Task directions: Go to the line containing "Te introduces en la actividad al instante." in the listing below. Output that line and each later one exactly.
========================================================================
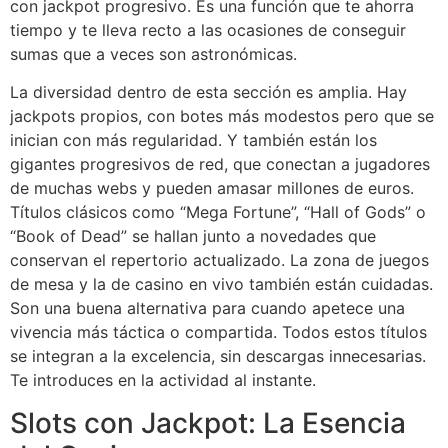
con jackpot progresivo. Es una función que te ahorra
tiempo y te lleva recto a las ocasiones de conseguir
sumas que a veces son astronómicas.
La diversidad dentro de esta sección es amplia. Hay
jackpots propios, con botes más modestos pero que se
inician con más regularidad. Y también están los
gigantes progresivos de red, que conectan a jugadores
de muchas webs y pueden amasar millones de euros.
Títulos clásicos como “Mega Fortune”, “Hall of Gods” o
“Book of Dead” se hallan junto a novedades que
conservan el repertorio actualizado. La zona de juegos
de mesa y la de casino en vivo también están cuidadas.
Son una buena alternativa para cuando apetece una
vivencia más táctica o compartida. Todos estos títulos
se integran a la excelencia, sin descargas innecesarias.
Te introduces en la actividad al instante.
Slots con Jackpot: La Esencia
========================================================================
Finished task:
Te introduces en la actividad al instante.
Slots con Jackpot: La Esencia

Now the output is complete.